Well, first, there are the basic things:
+ use correct grammar, spelling, punctuation
+ make it legible (neat handwriting or “normal” font)
+ address the topic
+ stay reasonably within the word limit
+ write about something that truly matters to you, no matter how nontraditional it may seem
+ take risks
+ be truthful
+ be fearless
+ you are awesome! be yourself
“People always say how you should be yourself, like ‘yourself’ is this definite thing, like a toaster or something. Like you can know what it is, even. But every so often, I’ll have like, a moment, when just being myself in my life, right where I am, is like, enough.”
So go forth, ’10 applicants, and best of luck!

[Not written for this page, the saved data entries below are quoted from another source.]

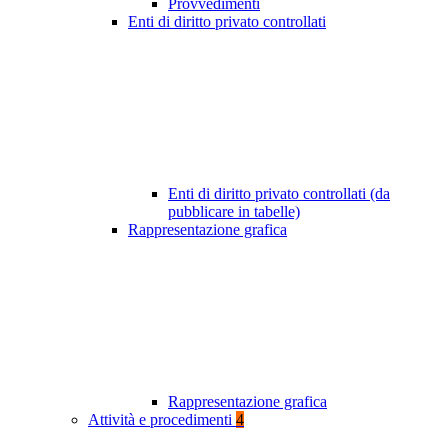
Provvedimenti
Enti di diritto privato controllati
Enti di diritto privato controllati (da
pubblicare in tabelle)
Rappresentazione grafica
Rappresentazione grafica
Attività e procedimenti
4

(My sincerest apologies to Bonnie Raitt, Tim Berners-Lee, and Marshall Herskovitz. It was for a good cause.)
———– 7/29 EDIT
I don’t think the admissions office has a strict rule about word limits. When I applied, I made sure all of my essays were within word limits, and yeah, it wasn’t great to cut out phrases or clauses just to save on words, but I did it and felt like my essays were still meaningful. I know other people who didn’t want to sacrifice meaning for a word limit, so they went over — some by 5 words, some by 105 words. Unfortunately, there’s no “real” answer to this question, but if you think it’s too long, it’s probably too long.
As for the relative importance of the essay, there’s no exact answer, but in my opinion, we care *a lot.* MIT doesn’t assign each component of the application a specific weight, and then calculate your “grade.” Rather, we consider an entire application at once, which helps us evaluate you as a person and not just the sum of your parts. I personally feel the essay is the most important part of your application, since you have the chance to open up about something that matters to you. Also, you can share with us something special that would add to your application file but wouldn’t fit or would be under-explained otherwise.
Don’t stress out about your essay, since we don’t have a standard type or model that we look for when reading them. Yes, the essay is important, but it’s hard to make your writing more heartfelt and personal if you revise it to death. Be yourself (the toaster, remember?) and let the words flow.